The disproportionate fear of terrorism

By Matthieu Ricard on May 02, 2012

Despite the enormous media coverage of terrorist acts, according to the largest database available, the number of terrorism deaths is very small compared with other causes of violent death. According to the Global Terrorism Database, since the attack of September 11, terrorism has killed 30 U.S. citizens, which is 3 per year as against 18,000 homicides and 40,000 deaths in road accidents.

As noted by the political scientist John Mueller, an average American is more likely to be killed by lightning, peanut allergy, wasp stings and the kindling of a nightgown than an act of terrorism.
Experts have shown that, ultimately, fear of terrorism has caused six times more deaths in the U.S. than terrorism itself.

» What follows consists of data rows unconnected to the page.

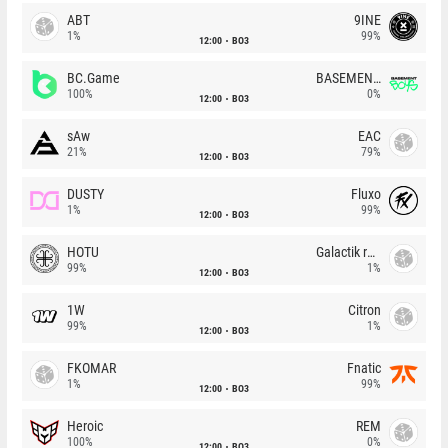
ABT
9INE
1%
99%
12:00
BO3
BC.Game
BASEMENT BOYS
100%
0%
12:00
BO3
sAw
EAC
21%
79%
12:00
BO3
DUSTY
Fluxo
1%
99%
12:00
BO3
HOTU
Galactik rebels
99%
1%
12:00
BO3
1W
Citron
99%
1%
12:00
BO3
FKOMAR
Fnatic
1%
99%
12:00
BO3
Heroic
REM
100%
0%
12:00
BO3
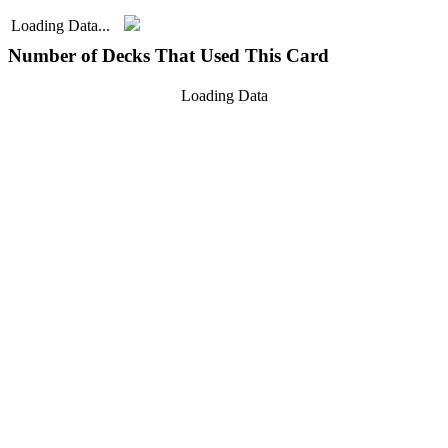
Loading Data...
Number of Decks That Used This Card
Loading Data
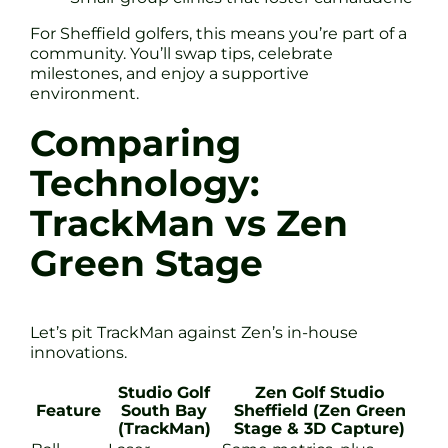
For Sheffield golfers, this means you’re part of a
community. You’ll swap tips, celebrate
milestones, and enjoy a supportive
environment.
Comparing
Technology:
TrackMan vs Zen
Green Stage
Let’s pit TrackMan against Zen’s in-house
innovations.
Studio Golf
Zen Golf Studio
Feature
South Bay
Sheffield (Zen Green
(TrackMan)
Stage & 3D Capture)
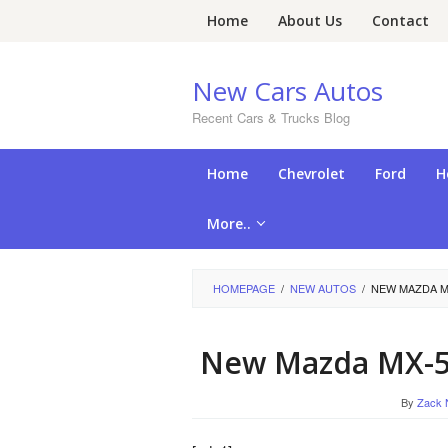
Skip
Home
About Us
Contact
to
content
New Cars Autos
Recent Cars & Trucks Blog
Home
Chevrolet
Ford
H
More..
HOMEPAGE
/
NEW AUTOS
/
NEW MAZDA M
New Mazda MX-5
By
Zack 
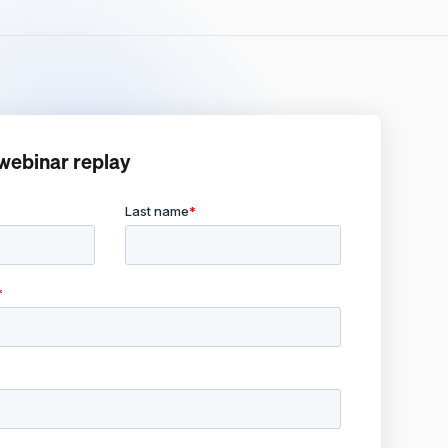
webinar replay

They estimate that 1,500 Americans died on the road for fear of taking a plane could be hijacked or attacked, without realizing that the probability of dying from a plane crash during a flight 4000kms is equivalent to the risk incurred by 20kms by car.

This paranoia of terrorism is so tragicomic reflected in the results of a questionnaire submitted to air transport users, which revealed that 14% of respondents declared themselves willing to purchased insurance covering terrorist acts against only 10% comprehensive insurance (which by definition includes the first!)

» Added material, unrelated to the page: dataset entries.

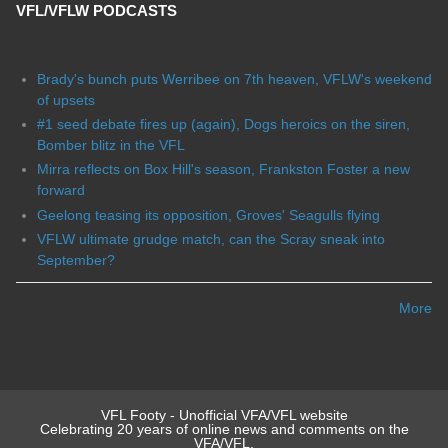
VFL/VFLW PODCASTS
Brady's bunch puts Werribee on 7th heaven, VFLW's weekend
of upsets
#1 seed debate fires up (again), Dogs heroics on the siren,
Bomber blitz in the VFL
Mirra reflects on Box Hill's season, Frankston Foster a new
forward
Geelong teasing its opposition, Groves' Seagulls flying
VFLW ultimate grudge match, can the Scray sneak into
September?
More
VFL Footy - Unofficial VFA/VFL website
Celebrating 20 years of online news and comments on the
VFA/VFL.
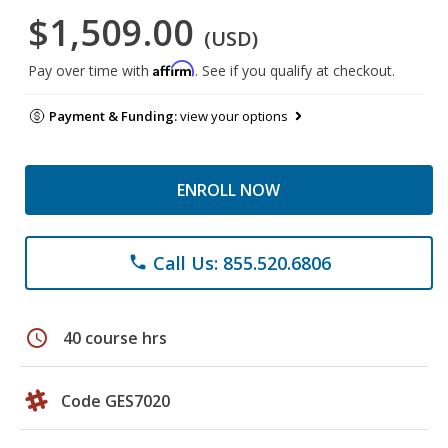
$1,509.00
(USD)
Affirm
Pay over time with
. See if you qualify at checkout.
Payment & Funding:
view your options
ENROLL NOW
Call Us: 855.520.6806
phone
schedule
40 course hrs
Code GES7020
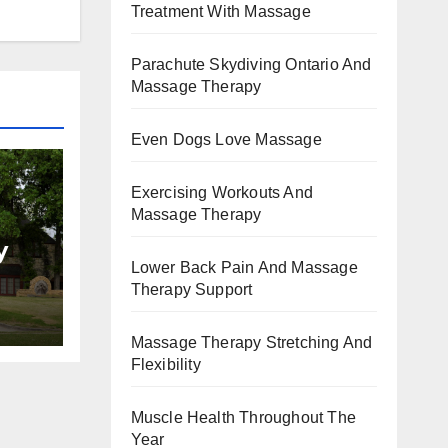
Treatment With Massage
Parachute Skydiving Ontario And
Massage Therapy
Even Dogs Love Massage
Exercising Workouts And
Massage Therapy
y
Lower Back Pain And Massage
Therapy Support
Massage Therapy Stretching And
Flexibility
Muscle Health Throughout The
Year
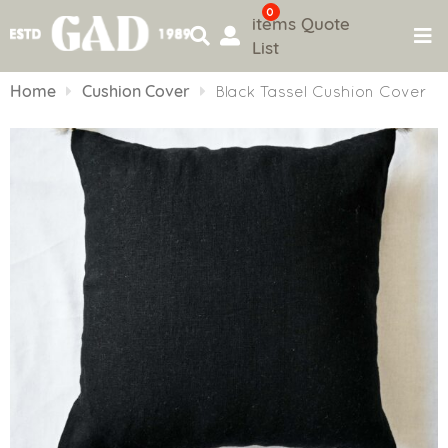
0
items
Quote
List
Skip
to
Home
Cushion Cover
Black Tassel Cushion Cover
content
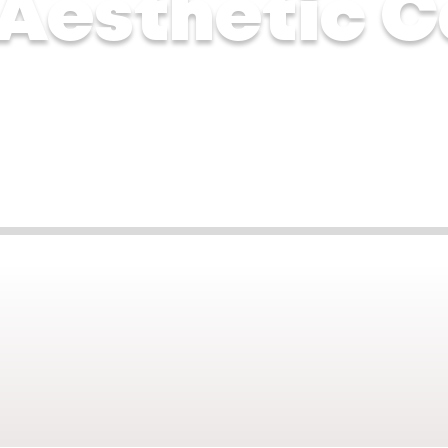
 Aesthetic C
ne 2025
Jun 17, 2025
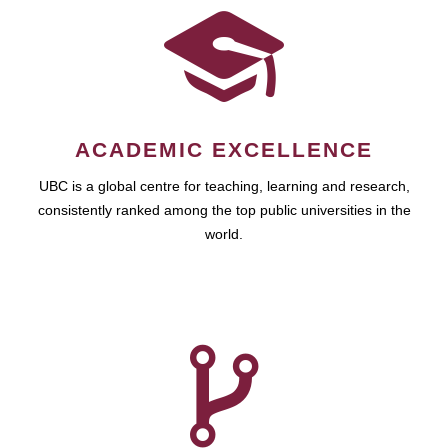
ACADEMIC EXCELLENCE
UBC is a global centre for teaching, learning and research,
consistently ranked among the top public universities in the
world.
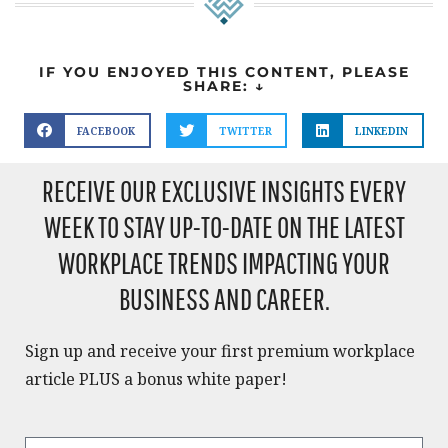
IF YOU ENJOYED THIS CONTENT, PLEASE
SHARE: ↓
FACEBOOK
TWITTER
LINKEDIN
RECEIVE OUR EXCLUSIVE INSIGHTS EVERY
WEEK TO STAY UP-TO-DATE ON THE LATEST
WORKPLACE TRENDS IMPACTING YOUR
BUSINESS AND CAREER.​
Sign up and receive your first premium workplace
article PLUS a bonus white paper!​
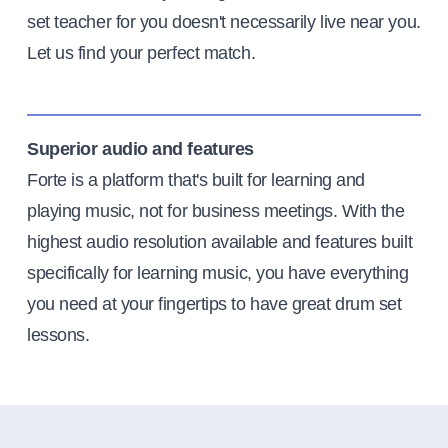
set teacher for you doesn't necessarily live near you.
Let us find your perfect match.
Superior audio and features
Forte is a platform that's built for learning and
playing music, not for business meetings. With the
highest audio resolution available and features built
specifically for learning music, you have everything
you need at your fingertips to have great drum set
lessons.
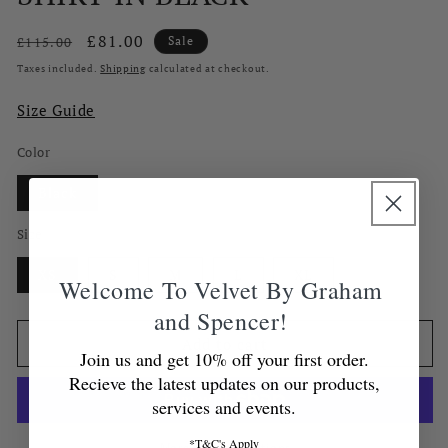
Regular
Sale
£81.00
£115.00
Sale
price
price
Taxes included.
Shipping
calculated at checkout.
Size Guide
Color
Black
Size
XS
S
M
L
XL
Welcome To Velvet By Graham
and Spencer!
Add to cart
Join us and get 10% off your first order.
Recieve the latest updates on our products,
services and events.
*T&C's Apply
More payment options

John Mueller and Mark Stewart believe U.S. government spent $ 1 trillion for the prevention of terrorism, assessing attacks that were thwarted as well, may have saved the lives of 2300 people according to estimates by these experts, putting the cost at $ 400 million per person. The value of human life is priceless, but the same financial resources could have saved the lives of several million people in other areas of intervention (health, poverty eradication, etc.)